La question des labels, notamment du « Jardin remarquable » ne doit pas se réduire à un effet de com’ pour faire venir le chaland mais impose un devoir de défense des métiers et savoirs.

C’est pourquoi, nous demandons :

  • De nouveaux concours au ministère de la culture dans la filière jardins que ce soit en catégories C, B et A à hauteur des besoins.
  • La CDIsations des vacataires recrutés régulièrement pour répondre aux besoins permanents.
  • Des plans de gestion ambitieux pour les parcs et domaines et leurs mises en œuvre. Ceux de Rambouillet et de Saint Cloud, finalisés en 2017, ne sont toujours pas validés.
  • Une prise en compte dans les conditions de travail des politiques menées tels le « zéro phyto »exigeant parfois un travail 5 à 6 fois plus long.
  • La restauration des serres dégradées faute d’entretien et leurs remises en production.
  • La fin des montages et suivis de marchés d’externalisation par des agents qui ne sont pas formés aux métiers de jardiniers.
  • L’amélioration des conditions de travail des jardiniers.
CHARTE DE FLORENCE

PREAMBULE

Réuni à Florence le 21 mai 1981, Le Comité international des Jardins historiques ICOMOS-IFLA a décidé d’élaborer une charte relative à la sauvegarde des jardins historiquesqui portera le nom de cette ville.
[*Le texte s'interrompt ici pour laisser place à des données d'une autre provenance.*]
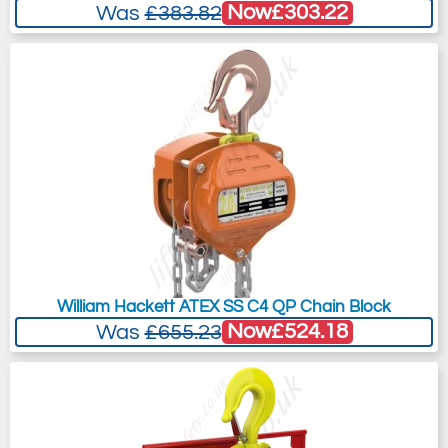
Now
£303.22
Was
£383.82
William Hackett ATEX SS C4 QP Chain Block
Now
£524.18
Was
£655.23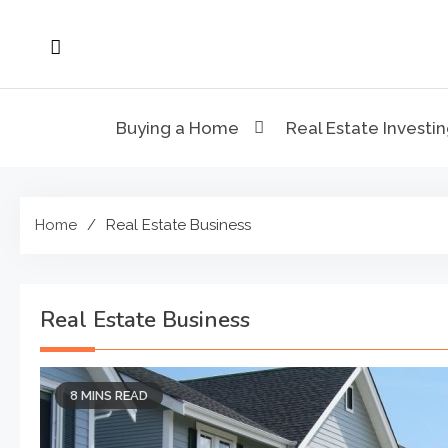
Skip
to
content
Buying a Home
Real Estate Investi
Home
Real Estate Business
Real Estate Business
8 MINS READ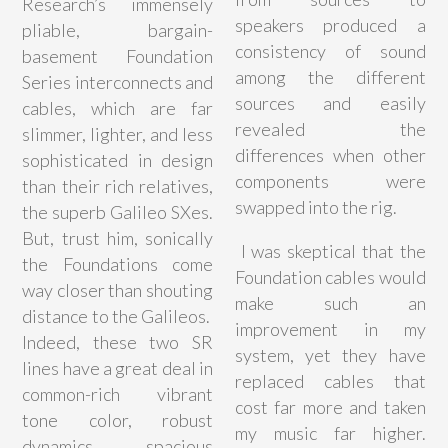
Research’s immensely
speakers produced a
pliable, bargain-
consistency of sound
basement Foundation
among the different
Series interconnects and
sources and easily
cables, which are far
revealed the
slimmer, lighter, and less
differences when other
sophisticated in design
components were
than their rich relatives,
swapped into the rig.
the superb Galileo SXes.
But, trust him, sonically
I was skeptical that the
the Foundations come
Foundation cables would
way closer than shouting
make such an
distance to the Galileos.
improvement in my
Indeed, these two SR
system, yet they have
lines have a great deal in
replaced cables that
common-rich vibrant
cost far more and taken
tone color, robust
my music far higher.
dynamics, spacious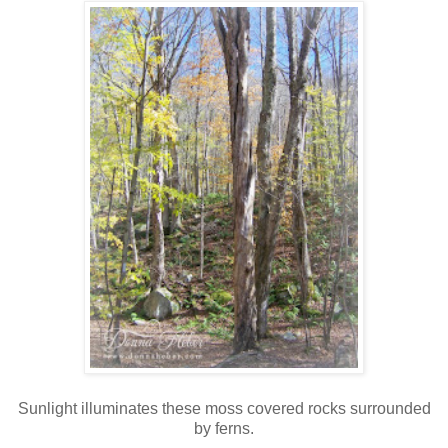
Sunlight illuminates these moss covered rocks surrounded
by ferns.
Cette charte a été rédigée par le Comité et enregistrée le 15 décembre 1982 par l’ICOMOS en vue de compléter la Charte de Venise dans ce domaine particulier. 

Article 1.

« Un jardin historique est une composition architecturale et végétale qui, du point de vue de l’histoire ou de l’art, présente un intérêt public ». Comme tel, il est considéré comme un monument

Article 2.

« Le jardin est une composition d’architecture dont le matériau est principalement végétal donc vivant, et comme tel périssable et renouvelable. » 
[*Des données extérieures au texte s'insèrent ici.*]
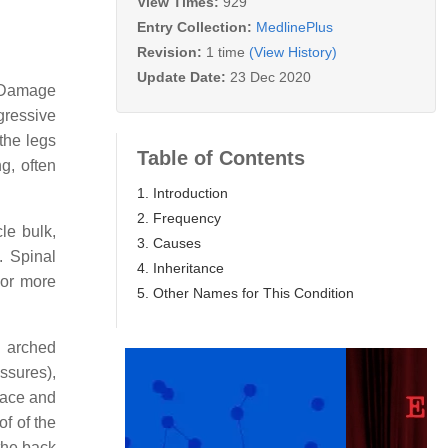
View Times:
929
Entry Collection:
MedlinePlus
Revision:
1 time
(View History)
Update Date:
23 Dec 2020
. Damage
gressive
 the legs
Table of Contents
g, often
1. Introduction
2. Frequency
le bulk,
3. Causes
. Spinal
4. Inheritance
 or more
5. Other Names for This Condition
h arched
ssures),
face and
of of the
 the back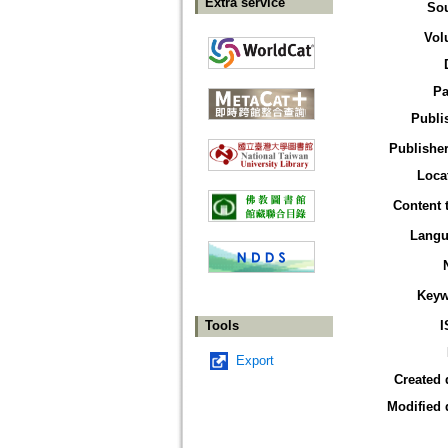
Extra service
So
Vol
Pa
Publi
Publisher
Loca
Content 
Langu
Keyw
Tools
I
Export
Created 
Modified 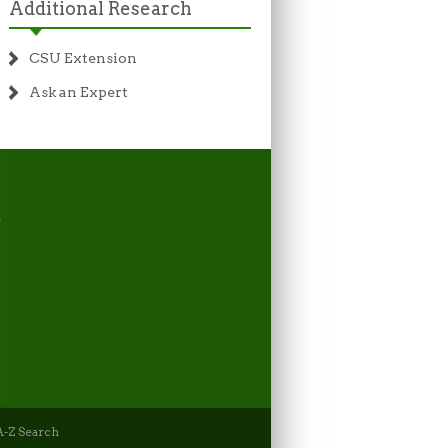
Additional Research
CSU Extension
Ask an Expert
-Z Search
Son aspect résulte ainsi d’un perpétuel équilibre entre le mouvement cyclique des saisons, du développement et du dépérissement de la nature, et la volonté d’art et d’artifice qui tend à en pérenniser l’état. 

Article 3.

En tant que monument le jardin historique doit être sauvegardé selon l’esprit de la Charte de Venise. Toutefois, en tant que monument vivant, sa sauvegarde relève de règles spécifiques qui font l’objet de la présente Charte.

Les parcs et jardins : un bien commun d’intérêt général Protégeons-les avec des politiques ambitieuses et des recrutements rapides !

Arfeuilles, Buoux, Ledringhem, le 12 juin 2020.